Seven years after being the only kid he knew with cancer, he met his first “cancer buddy,” Craig Lustig, currently the associate director at Georgetown Lombardi Comprehensive Cancer Center's Ruesch Center for the Cure of Gastrointestinal Cancers. At the time, there were no peer-support groups, it was just “walk-it-off therapy.” But Lustig was involved with nascent groups at the time and Zachary joined the LIVESTRONG Young Adult Alliance and learned about advocacy. The way Lustig explained advocacy was that it ensured the next person doesn’t get Robitussin for brain cancer.

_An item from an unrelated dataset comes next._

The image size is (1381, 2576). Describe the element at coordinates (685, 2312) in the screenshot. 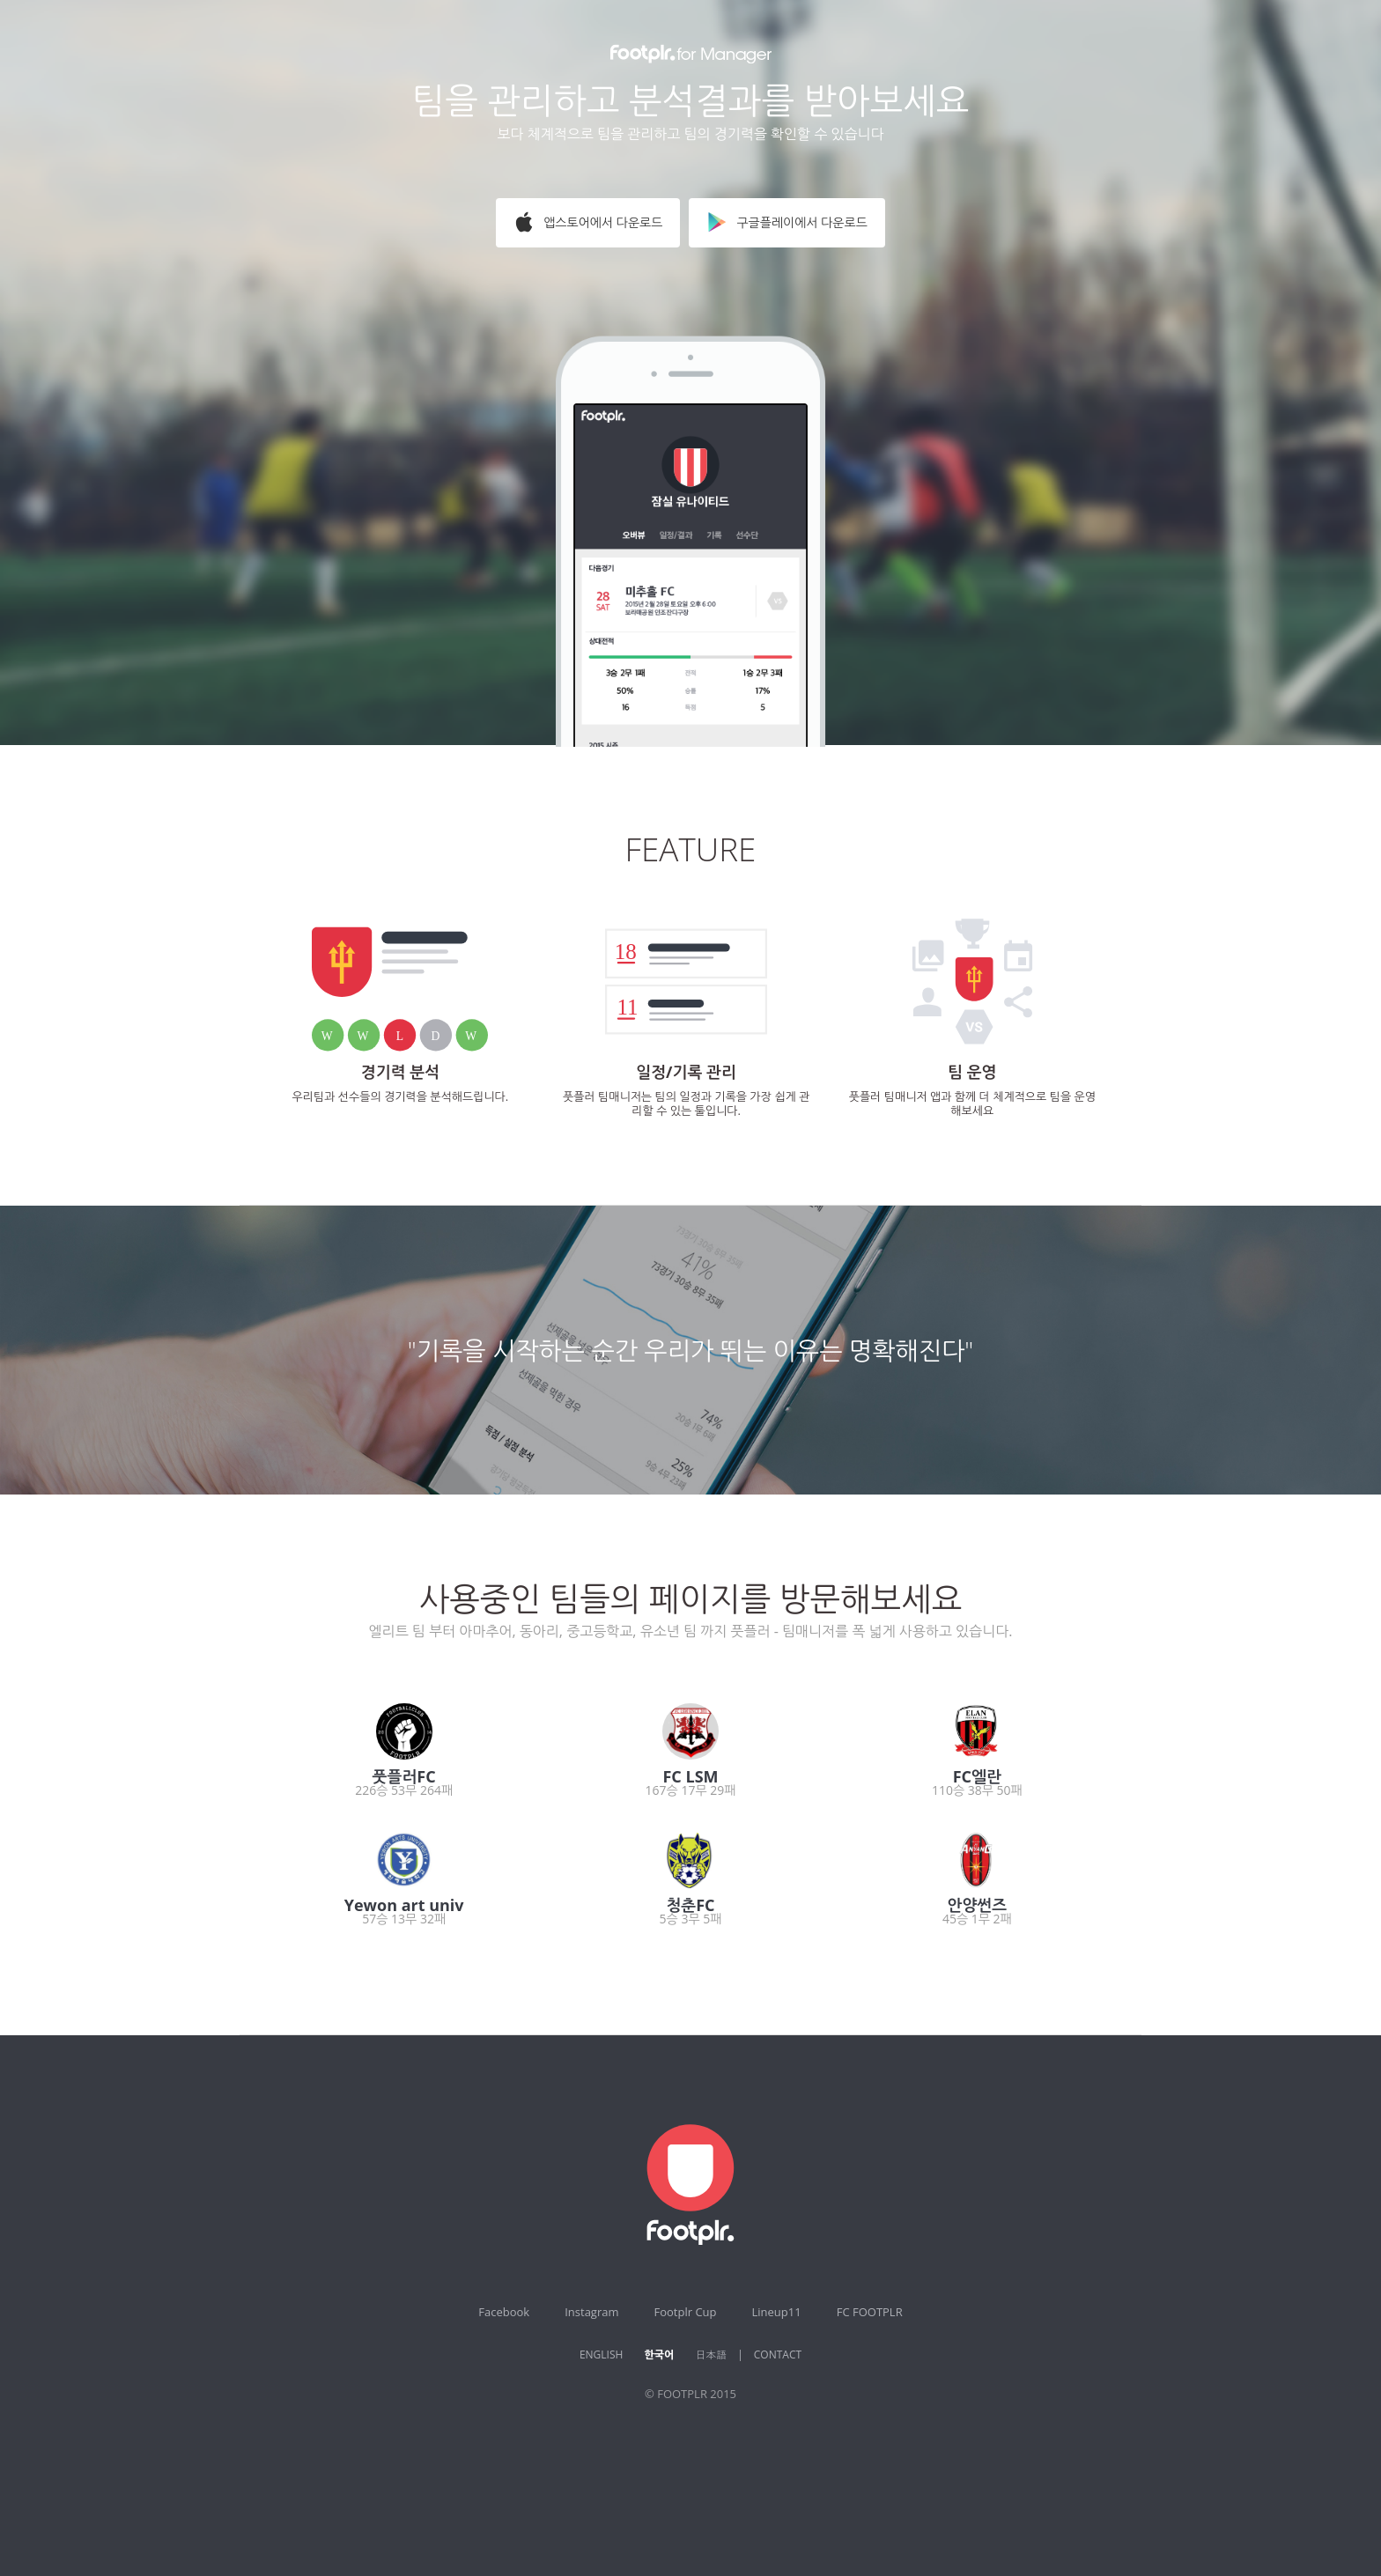

I see `Footplr Cup` at that location.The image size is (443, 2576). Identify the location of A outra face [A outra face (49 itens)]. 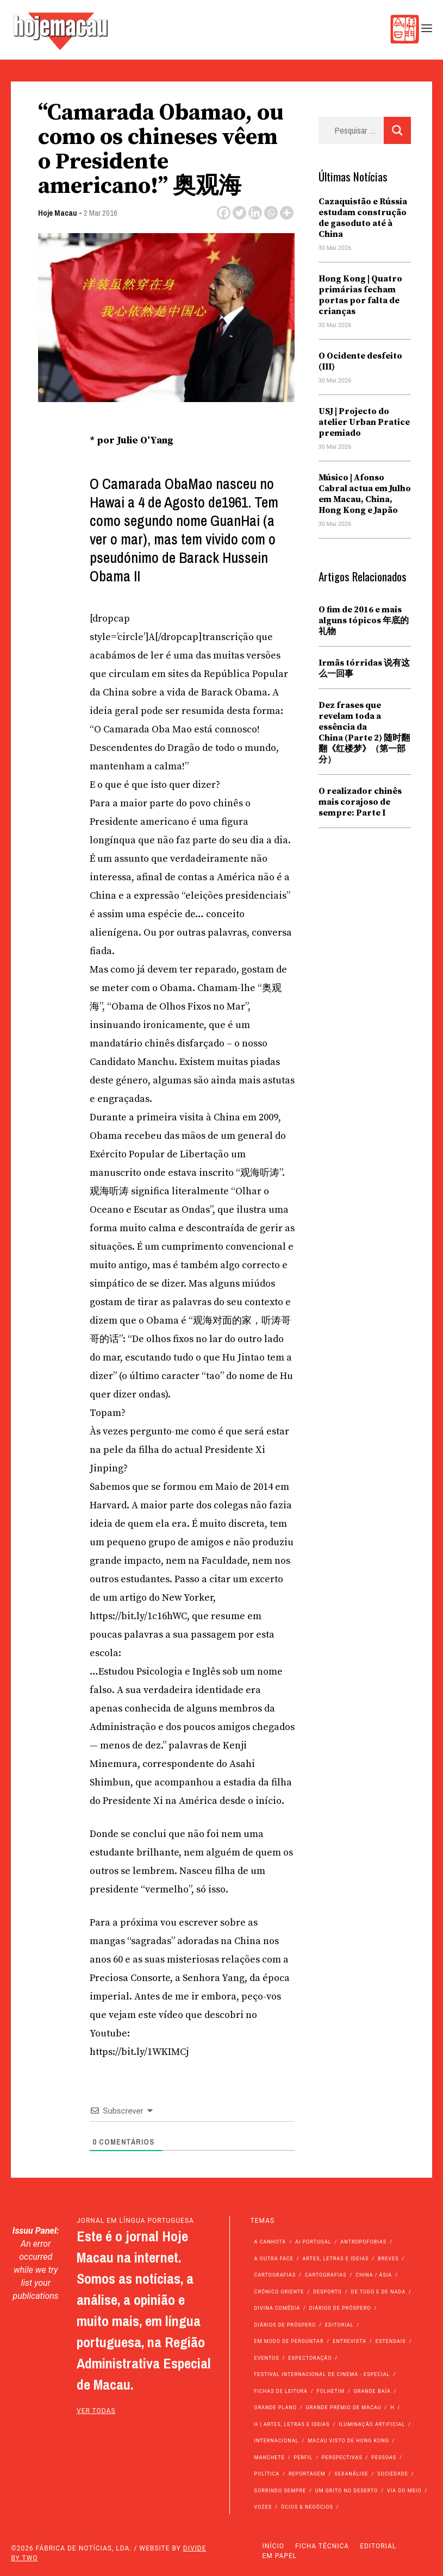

“I learned…advocacy was all about, at the time, Gen Xers having a much less crappy time dealing with cancer,” he said. “I was like, ‘Hey, that's me. What can I do? Count me in.’”
In 2007, he created Stupid Cancer, “a very in-your-face, tongue-in-cheek, derisive anticancer brand for Gen Xers.” The idea was to “drop your cancer at the door” and “let’s do something huge.”
One of the more tangible things to come out of Stupid Cancer is the right to parenthood, Zachary said. While young adult cancer is not any better or worse than cancer at any other age, one way it is unique is that patients can lose their fertility and their ability to have kids in the future.
Advocates fought for 12 years to create guidelines, standards, and best practices, and today only 18 states cover reimbursement for fertility preservation, but that’s still 18 states, Zachary said. Advocacy is a long game, he said.
Eventually, this advocacy hit home for him. He had met 2 women who had lost their fertility after receiving radiation treatment and started a nonprofit that gave money to young adults who couldn’t afford in vitro fertilization, preservation, or any other option. When Zachary got married, he and his wife decided they wanted to try and have kids, but he was barren after his treatments. He had banked sperm because that was the protocol, and they put him in touch with someone who could help. The chance was low, but they ended up with 2 viable embryos and his wife successfully gave birth to twins.
If these women hadn’t “taken up arms and done their hard work,” Zachary wouldn’t have known this was an option, wouldn’t have met the doctor who helped him, and wouldn’t have twins in high school today.
“In the young adult cancer space, in my world, it’s not about a cure,” he said. “Access means dignity. Access means equity. And access means being able to live your life as best as you can.”